What is striking about these views is that they were hardly expressed in Amin’s writings to the Egyptian masses, which focused on presenting the West to Muslim as a model for reform that should be imitated.
2. Amin’s Occidental Discourse When Talking to Egyptians
Amin’s Arabic articles and books, in contrast to his French book, held generally positive views of the West. This is because, as explained in the previous section, Amin viewed reform from an evolutionary perspective that saw the decline and rise of nations as an inevitable, continuous process and thought that all nations would learn from each other one day. This led Amin to believe that his contemporary Egyptians had no other alternative to progress but to look up to Europe, his contemporary most advanced civilization, and learn from it. This conviction led Amin, when talking to Egyptians in Arabic, to deemphasize many of the negative Occidental views that he expressed in his French writings.

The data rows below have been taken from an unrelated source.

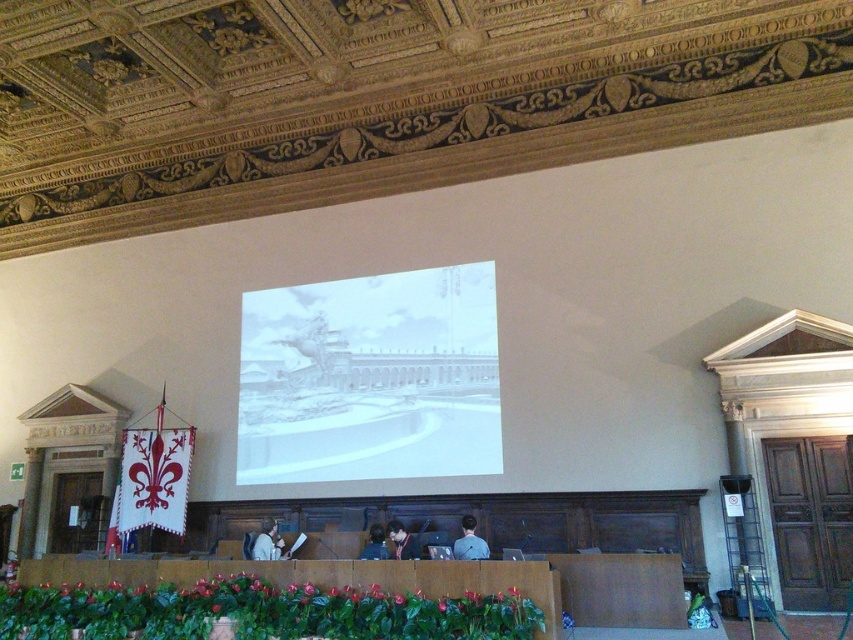 You are an attendee at a presentation and need to take notes. You see a white paper at center and a gray fabric shirt at center. Which object can you use to write on?

The white paper at center can be used to write on since it has a larger size compared to the gray fabric shirt at center, making it more suitable for taking notes.

You are organizing a presentation in this lecture hall and need to place both the white paper at center and the light brown leather jacket at lower center on a table. Which object should you place first if you want to ensure there is enough space for both?

You should place the white paper at center first because its width is larger than the light brown leather jacket at lower center, so positioning it first ensures there is sufficient space for both items.

You are organizing a presentation in this lecture hall and need to place a decorative item on the desk. The desk has limited space. If you have both the white paper at center and the light brown leather jacket at lower center, which item should you move to make more space for the new decoration?

You should move the light brown leather jacket at lower center because the white paper at center is already positioned to the right of it, indicating it is closer to the edge of the desk and might have more space available. Moving the jacket could free up space near the center.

When talking to Egyptians, Amin rejected the idea of blaming Europe for Muslims’ problems. Amin once described Europe as the “the only major obstacle that we [Egyptians] have been fighting in order to reclaim our status in the world” (Imarah 1989:302); but he believed that Egyptians’ interactions with Europeans had been ultimately positive because those interactions stimulated Egyptians to mimic Europeans and to seek to reach their standard of living.
Egyptians started in these last years to feel their bad social conditions. They started to show signs of pain from such circumstances, and they felt the necessity to work to improve their status. They got the news of the Europeans and they mixed and lived with many Europeans. They got to know how advanced the Europeans are. They saw how the Europeans are enjoying good living, power, influence, and many other advantages that the Egyptians lack. …Therefore, the Egyptians felt the need to match them [the Europeans], and to enjoy the same advantages. (Imarah 1989:511)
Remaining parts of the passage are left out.